Any thoughts on the quality of the BMC? Is the finish solid? Does it hold up? 

Anyone ridden both the Team Machine and a Prince or Dogma? Thoughts?

Anyway, and help on the Team Machine questions would be greatly appreciated.


----------



## PaxRomana (Jan 16, 2012)

I have owned the Team Machine SLC and the Prince. I have also ridden the Dogma 2. I thought the BMC was a nice bike, but certainly not in the class of the Prince. The Prince (and Dogma) handled better, descended better, and seemed stiffer overall.

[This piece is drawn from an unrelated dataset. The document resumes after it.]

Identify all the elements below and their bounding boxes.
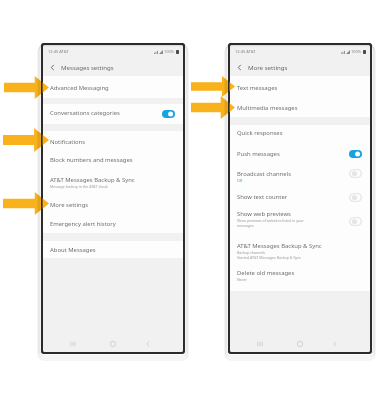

The power transfer was much better on the Pinarellos.

The downside is that they do weigh more, but they are much more resistant to impacts. The Pinarellos may weigh more, but crashes that may crack other frames would likely only chip the paint on a Pinarello.

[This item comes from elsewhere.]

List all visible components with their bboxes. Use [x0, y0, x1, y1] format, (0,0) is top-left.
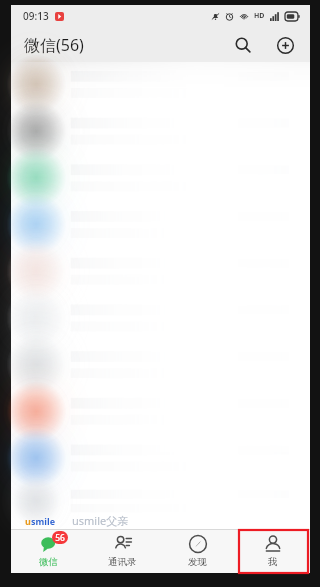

If cost is not an issue, I would choose the Pinarello without a second thought. FWIW, I sold both in favor of my Times and a Cannondale EVO.


----------



## jathanas (Aug 6, 2008)

I've owned a Prince, a BMC Team Machine SLR01, and a Dogma2; in that sequence.

The Team Machine SLR01 is a nice bike, beautifully built. You only have to compare it to a Cervelo R3 to see the difference in finish. It climbs well.

The Dogma and Prince both transfer power better than the BMC, and the Doggie is just as smooth. I climb much better with the Dogma despite the fact that it is meant to be a heavier frame. 

In summing up, I have chosen the Pinarello Dogma2 as the best bike I've ever ridden. The BMC falls behind the Prince but ahead of the Cervelo R3.

** EDIT: I neglected to mention that the Pinarellos descend in a sure manner, they just feel so solid _imho_. I'm not a confident man on the descends, so this is a big issue for me.


----------



## CLTracer (Aug 21, 2004)

Who's the "guy you ride with that wants to get a BMC?" Can't he ask his own questions??


----------



## iridepinarello (Feb 22, 2009)

He will be when he comes into his new local BMC dealer to test ride.


----------



## HKC-168 (Oct 23, 2012)

I have been riding the BMC team machine for the past yr. It's a solid bike, absorbs bumps well, feels light on climbs, and precise on descents. It's a level up from SuperSix and R3. After 3000 miles, it's holding up just fine.


----------



## Cinelli 82220 (Dec 2, 2010)

I posted this in the racing forum. Note the clean break in the fork blades, both sides at the same place. Gilbert's broke too, also in Lombardia.
I've tried both and the Pina is much more solid. But ride feel is a personal judgement.


----------